Section 10 starts at Hsien Ku Fung, where Section 9 of the Wilson Trail ends. The trail goes north, coming to an intersection with Pat Sin Leng Nature Trail then turning northwest. Chung Pui Campsite to the east of the trail can be accessed via Pat Sin Leng Nature Trail at that point. The path continues to descend to the northwest.
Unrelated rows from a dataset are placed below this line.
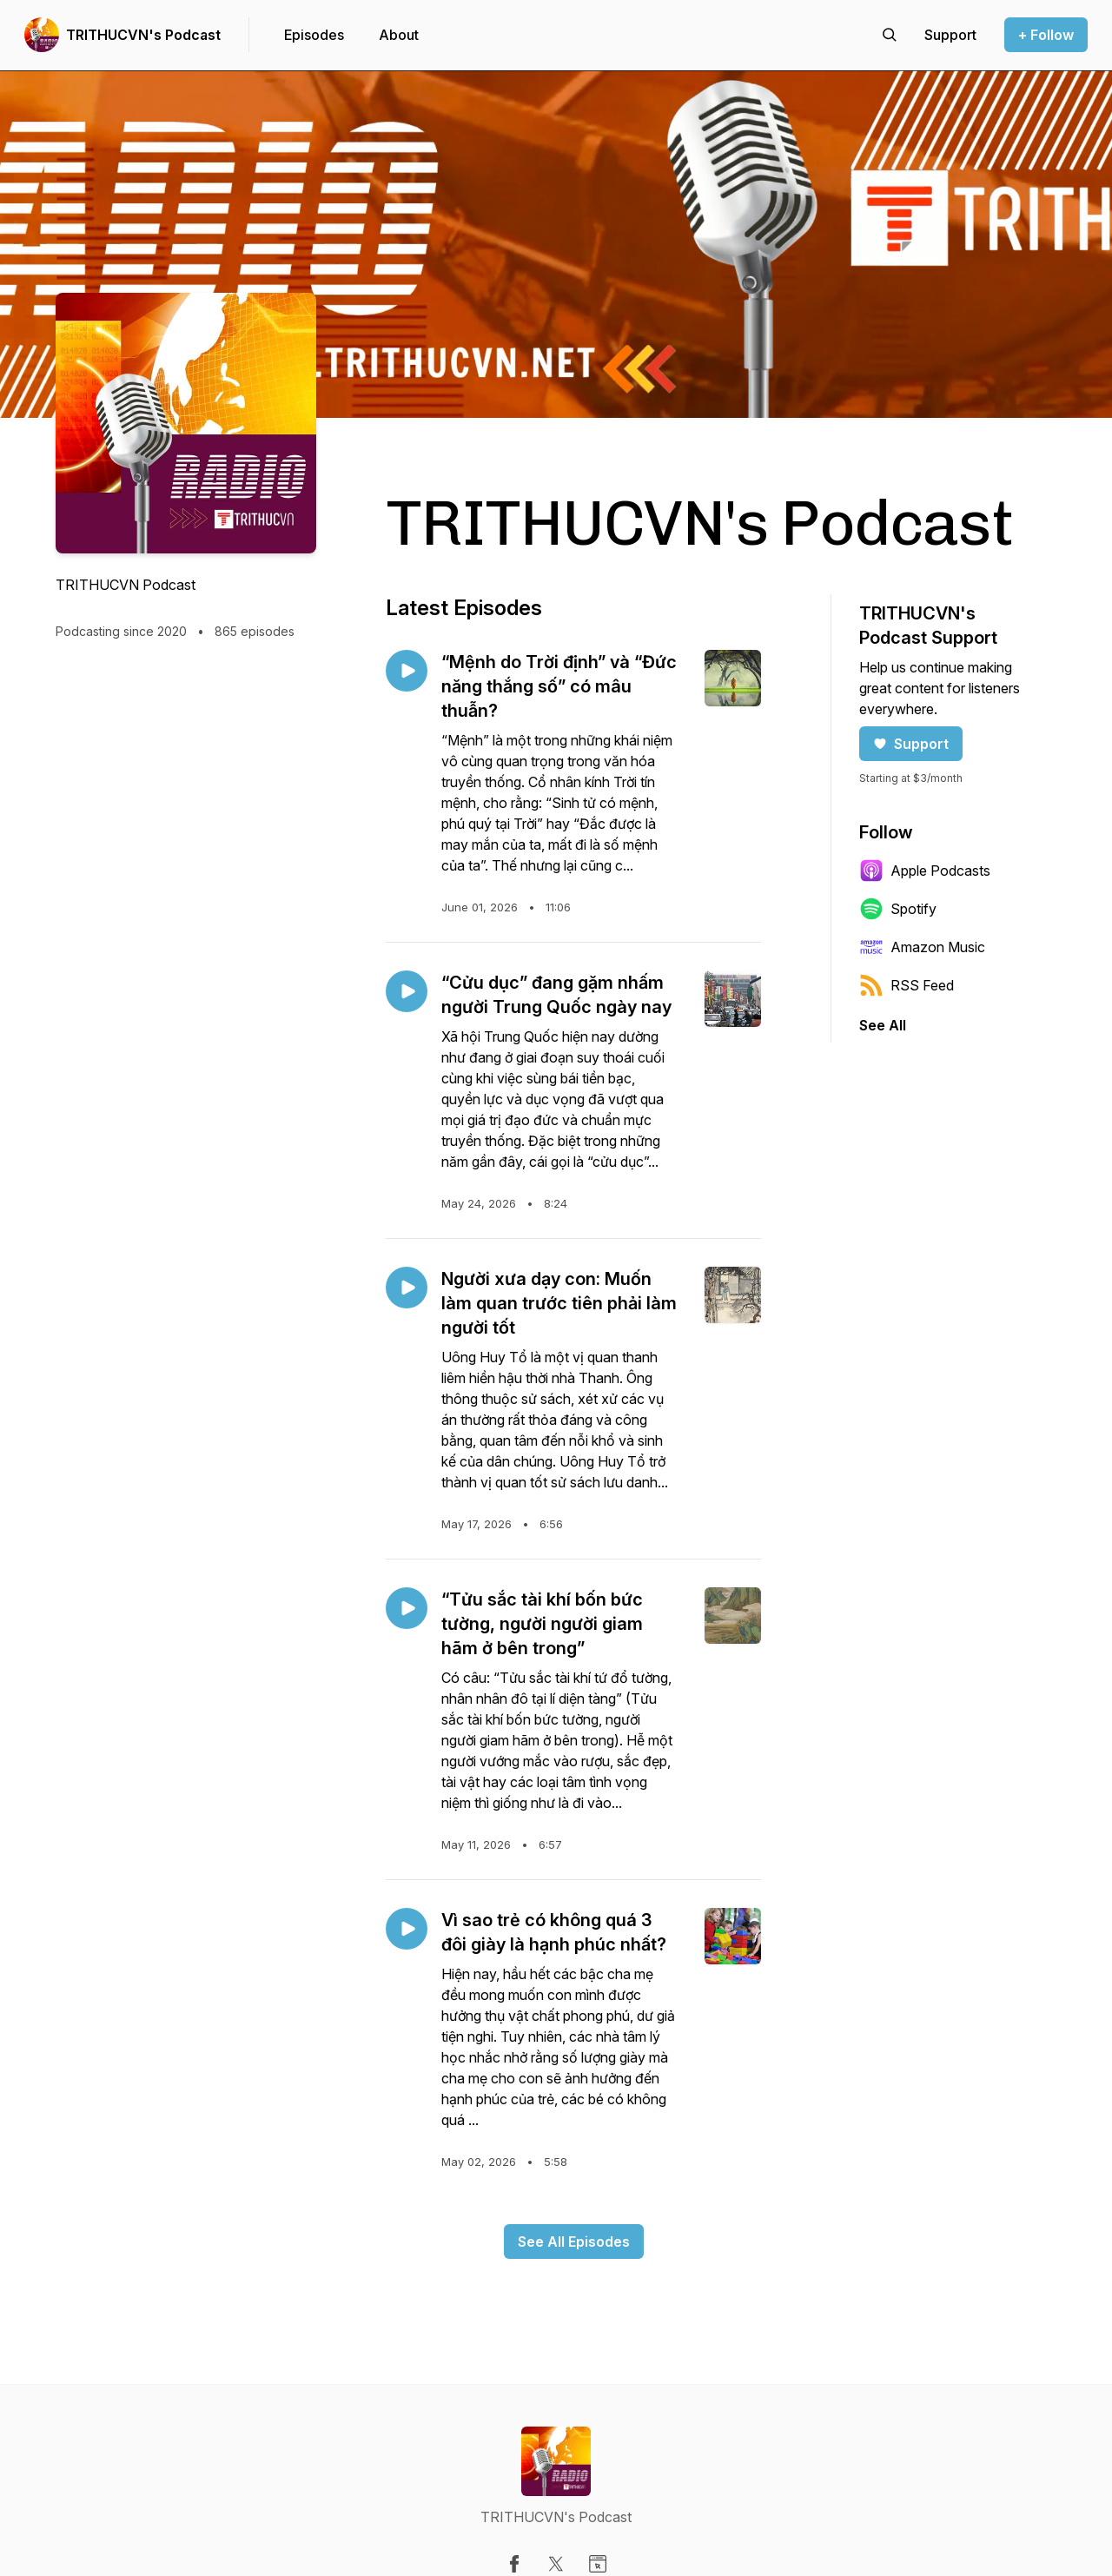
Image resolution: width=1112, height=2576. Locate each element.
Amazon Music (922, 947)
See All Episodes (574, 2241)
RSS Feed (906, 985)
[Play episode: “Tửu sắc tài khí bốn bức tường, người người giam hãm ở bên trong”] (406, 1608)
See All (882, 1025)
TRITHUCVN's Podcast (143, 34)
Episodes (314, 34)
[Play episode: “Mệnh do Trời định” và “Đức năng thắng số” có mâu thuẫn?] (406, 671)
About (399, 34)
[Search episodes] (890, 34)
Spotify (898, 909)
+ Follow (1046, 34)
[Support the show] (950, 34)
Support (911, 743)
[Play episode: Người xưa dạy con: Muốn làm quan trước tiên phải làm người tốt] (406, 1287)
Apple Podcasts (924, 870)
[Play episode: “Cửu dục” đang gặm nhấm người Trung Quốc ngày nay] (406, 991)
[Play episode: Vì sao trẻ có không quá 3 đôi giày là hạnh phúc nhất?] (406, 1929)
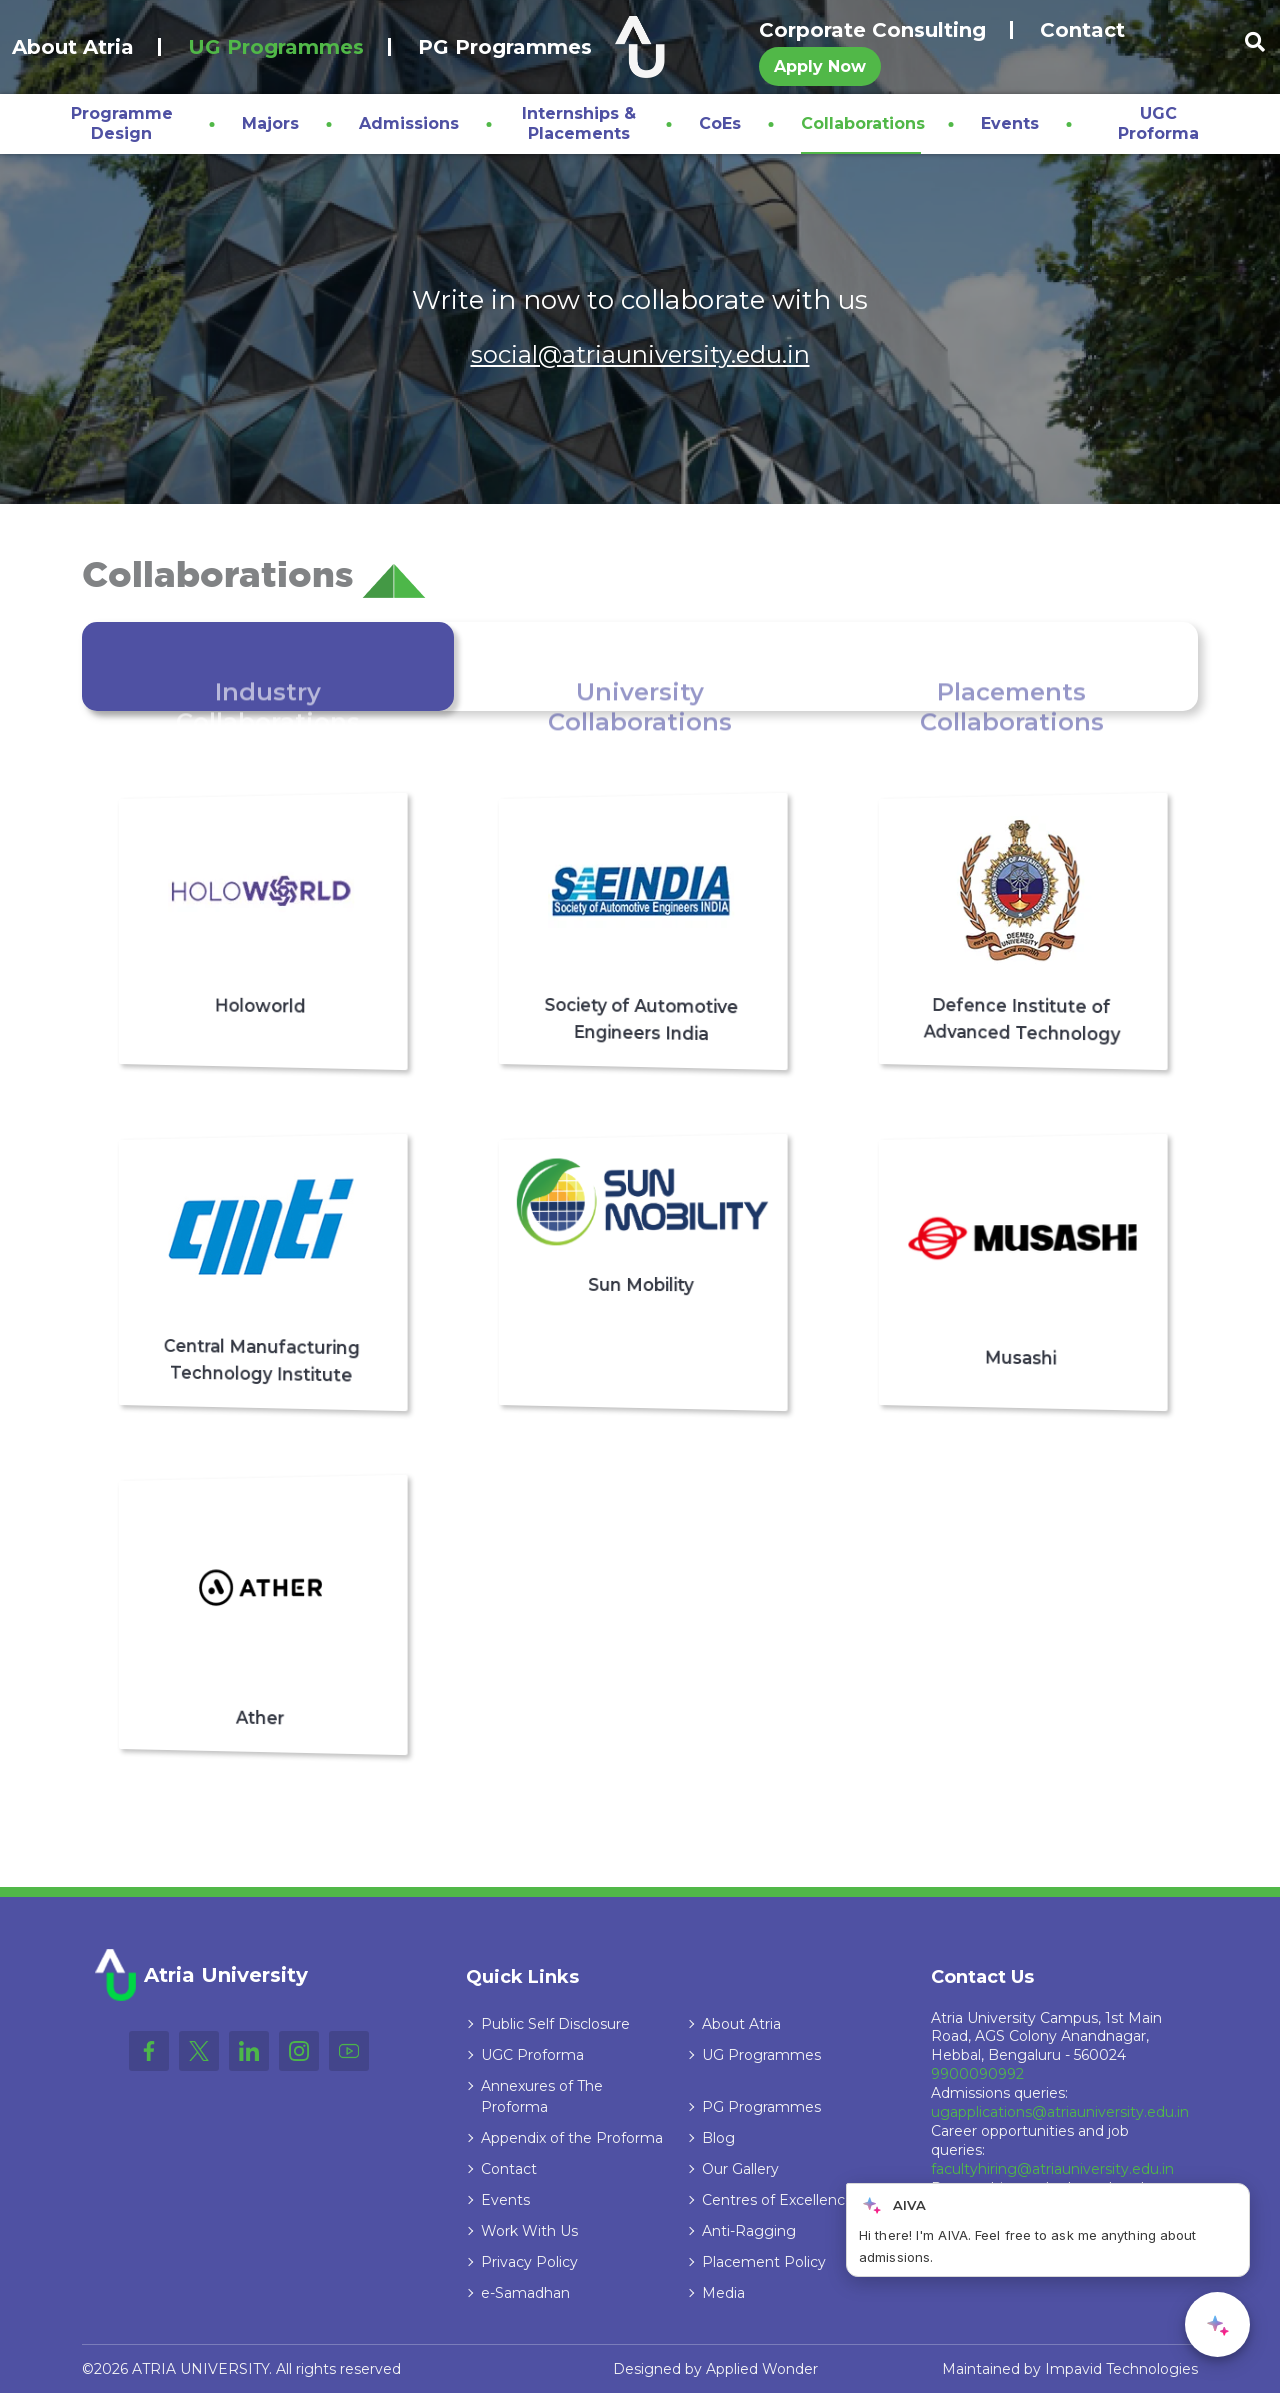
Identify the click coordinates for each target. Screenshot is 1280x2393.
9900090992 (977, 2074)
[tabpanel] (640, 1274)
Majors (270, 123)
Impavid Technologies (1121, 2369)
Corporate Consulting (872, 30)
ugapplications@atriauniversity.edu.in (1060, 2112)
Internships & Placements (579, 123)
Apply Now (820, 66)
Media (723, 2293)
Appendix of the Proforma (572, 2138)
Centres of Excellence (778, 2200)
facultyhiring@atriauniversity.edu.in (1052, 2169)
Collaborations (863, 123)
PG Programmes (505, 47)
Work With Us (529, 2231)
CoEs (720, 123)
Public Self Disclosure (555, 2024)
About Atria (73, 47)
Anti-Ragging (749, 2231)
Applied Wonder (762, 2369)
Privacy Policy (529, 2262)
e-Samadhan (525, 2293)
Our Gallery (740, 2169)
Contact (1082, 30)
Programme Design (122, 123)
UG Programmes (276, 47)
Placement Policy (764, 2262)
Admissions (409, 123)
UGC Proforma (1158, 123)
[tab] (268, 666)
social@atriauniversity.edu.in (640, 354)
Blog (718, 2138)
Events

At distance post W135, a path branching off from the main path to the north leads to the Sir Edward Youde Memorial Pavilion. This section ends at an intersection with South Bay Road, concluding the whole Wilson Trail.

==Errors==
Wilson Trail is one of the newest long-distance trails in Hong Kong. However, many hikers find the sign posts are unclear and full of errors. One of the most significant problems is that there are only 137 distance posts along the 78 km trail. They are supposed to be at 500-metre intervals. There are also complaints that some signs are missing or misplaced. However, the situation has improved in the recent years.

==Raleigh Challenge==
Raleigh International's "Raleigh Challenge - Wilson Trail" is the first hiking competition which covered the longest distance of the Wilson Trail, spanning across the Hong Kong Island, the Kowloon Peninsula and the New Territories from south to north.